The answer must be a single number: the count of lines in these records that hold "assessment".

[Page images and extracted text]
*****
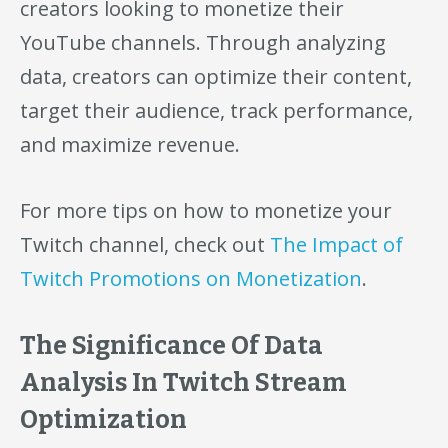
creators looking to monetize their
YouTube channels. Through analyzing
data, creators can optimize their content,
target their audience, track performance,
and maximize revenue.
For more tips on how to monetize your
Twitch channel, check out
The Impact of
Twitch Promotions on Monetization
.
The Significance Of Data
Analysis In Twitch Stream
Optimization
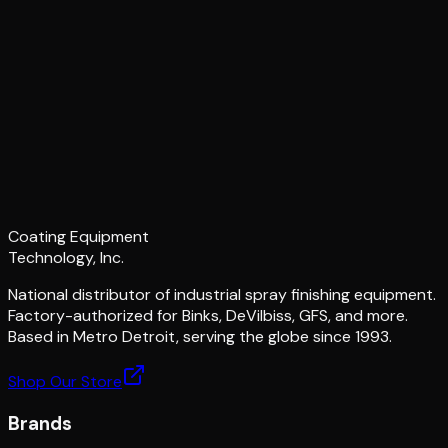
Coating Equipment
Technology, Inc.
National distributor of industrial spray finishing equipment.
Factory-authorized for Binks, DeVilbiss, GFS, and more.
Based in Metro Detroit, serving the globe since 1993.
Shop Our Store
Brands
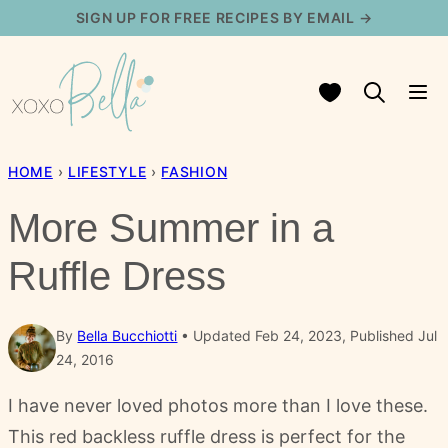
Skip
SIGN UP FOR FREE RECIPES BY EMAIL →
to
content
My Favorites
HOME
›
LIFESTYLE
›
FASHION
More Summer in a
Ruffle Dress
By
Bella Bucchiotti
Updated Feb 24, 2023, Published Jul
24, 2016
I have never loved photos more than I love these.
This red backless ruffle dress is perfect for the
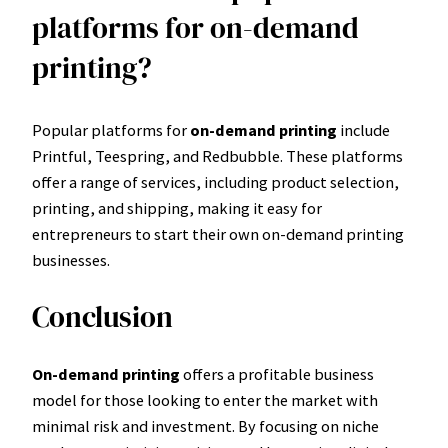
platforms for on-demand
printing?
Popular platforms for
on-demand printing
include
Printful, Teespring, and Redbubble. These platforms
offer a range of services, including product selection,
printing, and shipping, making it easy for
entrepreneurs to start their own on-demand printing
businesses.
Conclusion
On-demand printing
offers a profitable business
model for those looking to enter the market with
minimal risk and investment. By focusing on niche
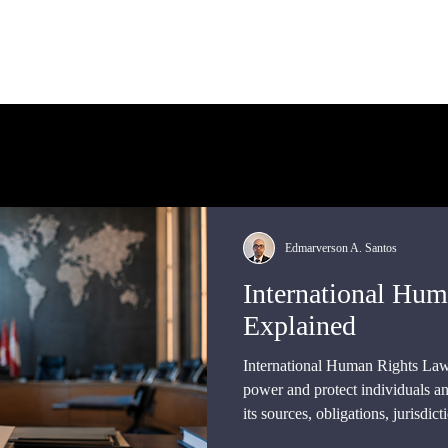
bout Us
International Law
Store
More
Edmarverson A. Santos
International Hu
Explained
International Human Rights Law
power and protect individuals an
its sources, obligations, jurisdict
supervisory institutions, and th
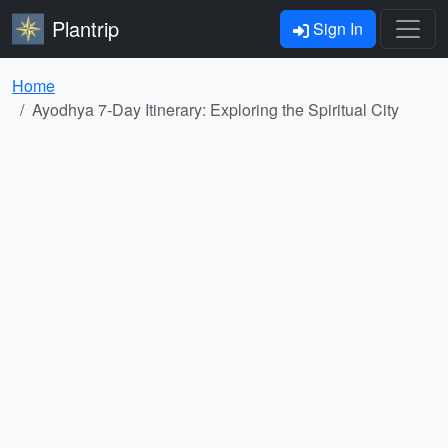
Plantrip
Sign In
Home
Ayodhya 7-Day Itinerary: Exploring the Spiritual City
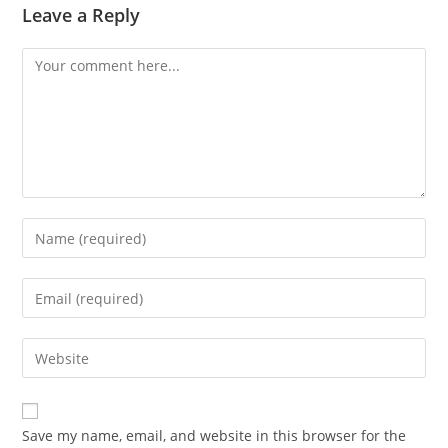
Leave a Reply
Save my name, email, and website in this browser for the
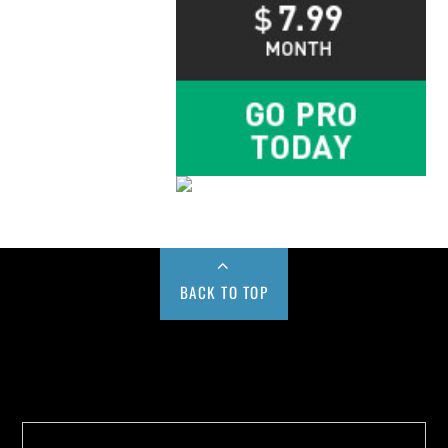
BACK TO TOP
Buy us a Cup of Coffee!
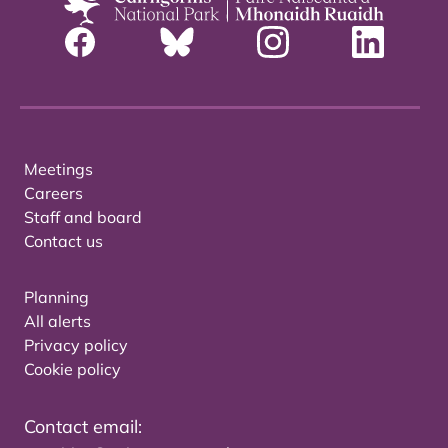
Meetings
Careers
Staff and board
Contact us
Planning
All alerts
Privacy policy
Cookie policy
Contact email:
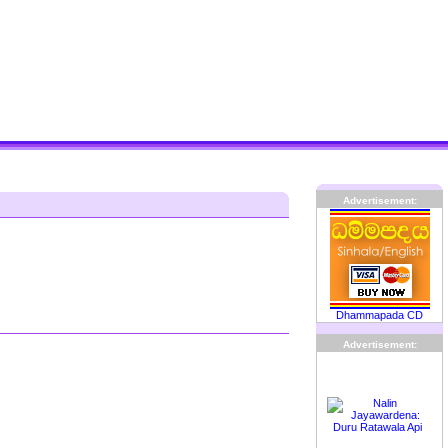
Advertisement:
Dhammapada CD
Advertisement:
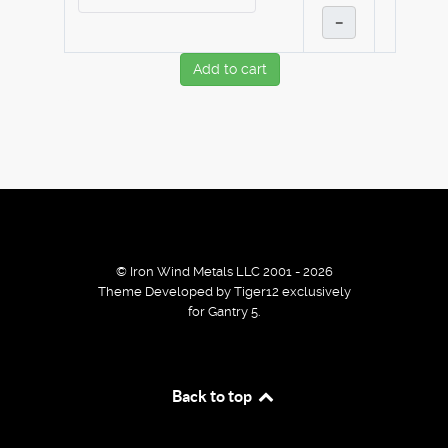
–
Add to cart
© Iron Wind Metals LLC 2001 - 2026
Theme Developed by Tiger12 exclusively
for Gantry 5.
By using our services / website you agree that we use
Back to top
cookies to improve the browsing experience.
Ok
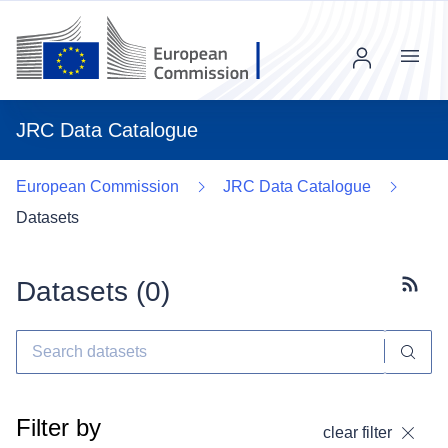
Menu
JRC Data Catalogue
European Commission
JRC Data Catalogue
Datasets
Datasets (
0
)
Subscr
Filter by
clear filter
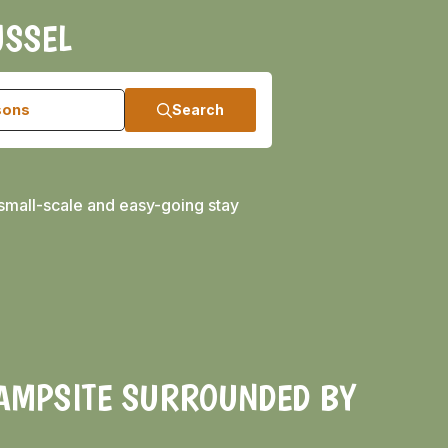
JSSEL
sons
Search
small-scale and easy-going stay
CAMPSITE SURROUNDED BY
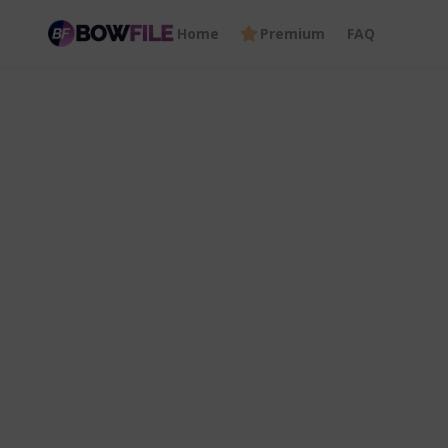
Home
Premium
FAQ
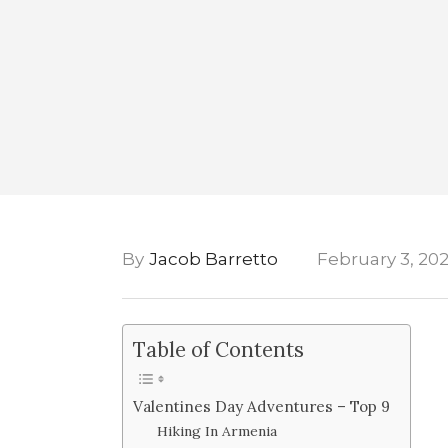
By
Jacob Barretto
February 3, 20
Table of Contents
Valentines Day Adventures – Top 9
Hiking In Armenia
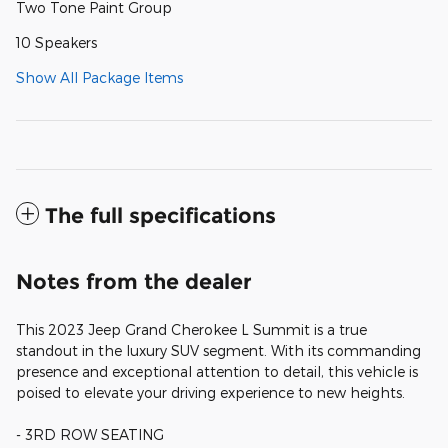
Two Tone Paint Group
10 Speakers
Show All Package Items
The full specifications
Notes from the dealer
This 2023 Jeep Grand Cherokee L Summit is a true
standout in the luxury SUV segment. With its commanding
presence and exceptional attention to detail, this vehicle is
poised to elevate your driving experience to new heights.
- 3RD ROW SEATING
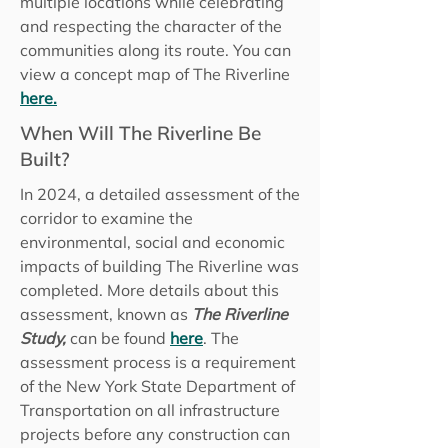
multiple locations while celebrating
and respecting the character of the
communities along its route. You can
view a concept map of The Riverline
here.
When Will The Riverline Be
Built?
In 2024, a detailed assessment of the
corridor to examine the
environmental, social and economic
impacts of building The Riverline was
completed. More details about this
assessment, known as
The Riverline
Study,
can be found
here
. The
assessment process is a requirement
of the New York State Department of
Transportation on all infrastructure
projects before any construction can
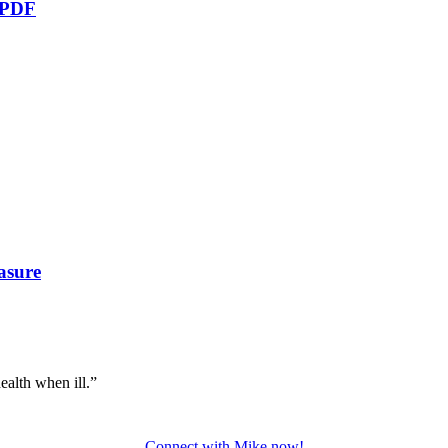
e PDF
asure
ealth when ill.”
Connect with Mike now!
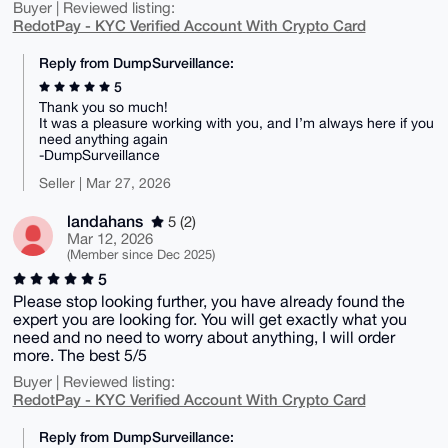
Buyer | Reviewed listing:
RedotPay - KYC Verified Account With Crypto Card
Reply from DumpSurveillance:
5
Thank you so much!
It was a pleasure working with you, and I’m always here if you
need anything again
-DumpSurveillance
Seller | Mar 27, 2026
landahans
5 (2)
Mar 12, 2026
(Member since Dec 2025)
5
Please stop looking further, you have already found the
expert you are looking for. You will get exactly what you
need and no need to worry about anything, I will order
more. The best 5/5
Buyer | Reviewed listing:
RedotPay - KYC Verified Account With Crypto Card
Reply from DumpSurveillance:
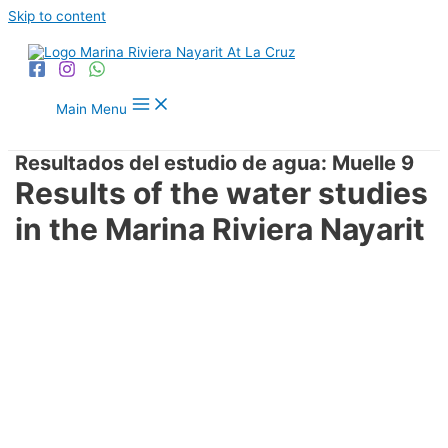
Skip to content
Main Menu
Resultados del estudio de agua: Muelle 9
Results of the water studies
in the Marina Riviera Nayarit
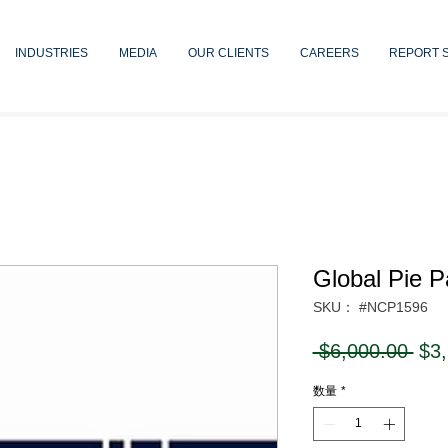
INDUSTRIES
MEDIA
OUR CLIENTS
CAREERS
REPORT 
Global Pie 
SKU： #NCP1596
通
 $6,000.00 
$3
常
数量
*
価
格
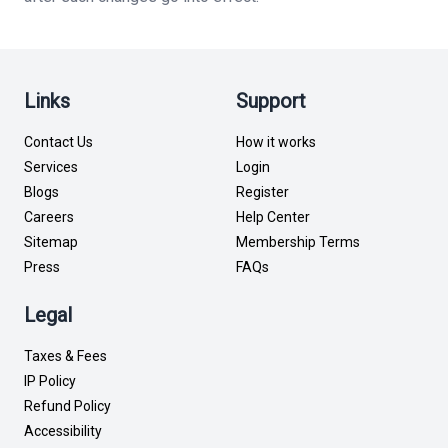
Links
Support
Contact Us
How it works
Services
Login
Blogs
Register
Careers
Help Center
Sitemap
Membership Terms
Press
FAQs
Legal
Taxes & Fees
IP Policy
Refund Policy
Accessibility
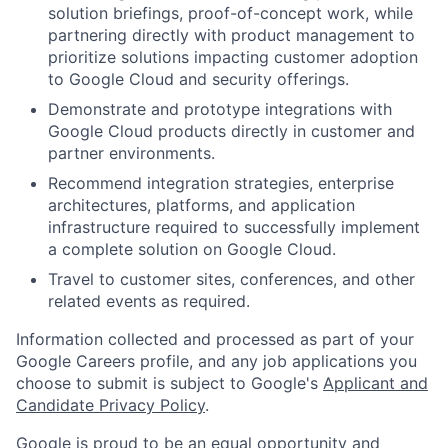
solution briefings, proof-of-concept work, while
partnering directly with product management to
prioritize solutions impacting customer adoption
to Google Cloud and security offerings.
Demonstrate and prototype integrations with
Google Cloud products directly in customer and
partner environments.
Recommend integration strategies, enterprise
architectures, platforms, and application
infrastructure required to successfully implement
a complete solution on Google Cloud.
Travel to customer sites, conferences, and other
related events as required.
Information collected and processed as part of your
Google Careers profile, and any job applications you
choose to submit is subject to Google's
Applicant and
Candidate Privacy Policy
.
Google is proud to be an equal opportunity and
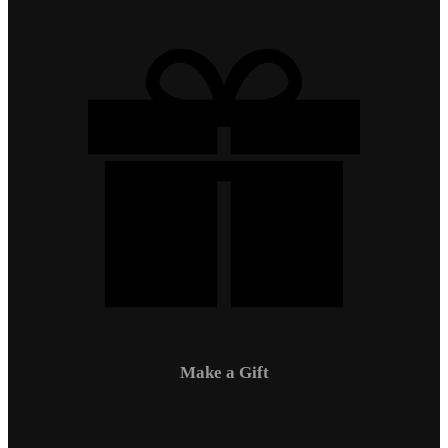
Make a Gift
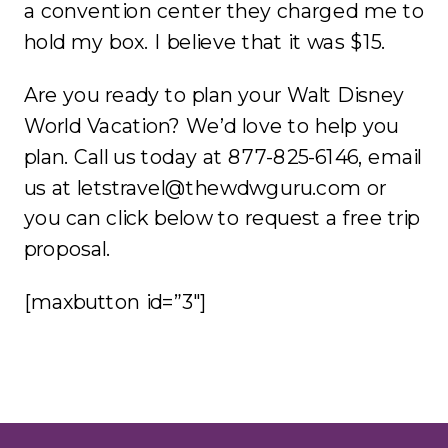
a convention center they charged me to
hold my box. I believe that it was $15.
Are you ready to plan your Walt Disney
World Vacation? We’d love to help you
plan. Call us today at 877-825-6146, email
us at letstravel@thewdwguru.com or
you can click below to request a free trip
proposal.
[maxbutton id=”3″]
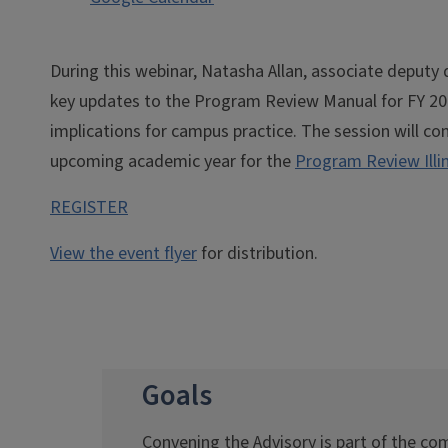
During this webinar, Natasha Allan, associate deputy 
key updates to the Program Review Manual for FY 2027
implications for campus practice. The session will con
upcoming academic year for the
Program Review Illi
REGISTER
View the event flyer
for distribution.
Goals
Convening the Advisory is part of the 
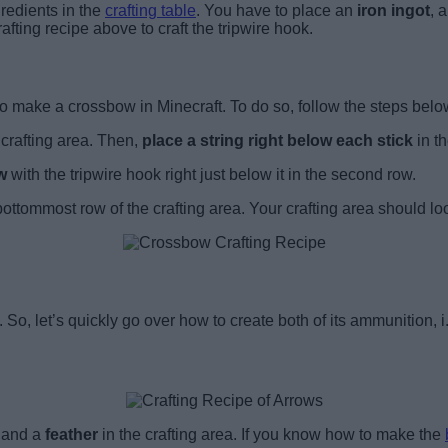
redients in the
crafting table
. You have to place an
iron ingot
,
a
fting recipe above to craft the tripwire hook.
o make a crossbow in Minecraft. To do so, follow the steps belo
 crafting area. Then,
place a string right below each stick
in t
ow
with the tripwire hook right just below it in the second row.
 bottommost row of the crafting area. Your crafting area should lo
. So, let’s quickly go over how to create both of its ammunition, i
, and a
feather
in the crafting area. If you know how to make the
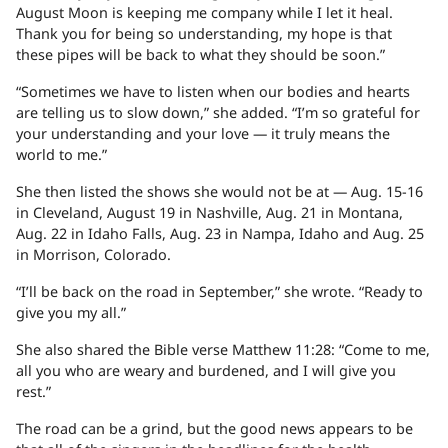
August Moon is keeping me company while I let it heal.
Thank you for being so understanding, my hope is that
these pipes will be back to what they should be soon.”
“Sometimes we have to listen when our bodies and hearts
are telling us to slow down,” she added. “I’m so grateful for
your understanding and your love — it truly means the
world to me.”
She then listed the shows she would not be at — Aug. 15-16
in Cleveland, August 19 in Nashville, Aug. 21 in Montana,
Aug. 22 in Idaho Falls, Aug. 23 in Nampa, Idaho and Aug. 25
in Morrison, Colorado.
“I’ll be back on the road in September,” she wrote. “Ready to
give you my all.”
She also shared the Bible verse Matthew 11:28: “Come to me,
all you who are weary and burdened, and I will give you
rest.”
The road can be a grind, but the good news appears to be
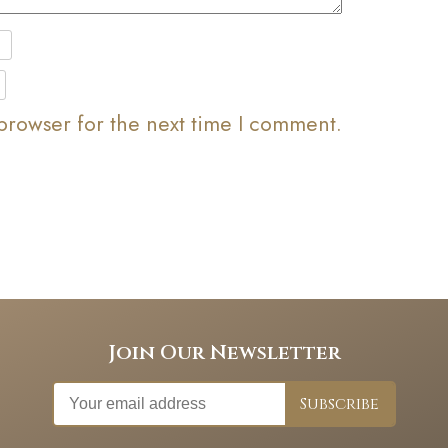
browser for the next time I comment.
Join Our Newsletter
*****
- Problem solution: 3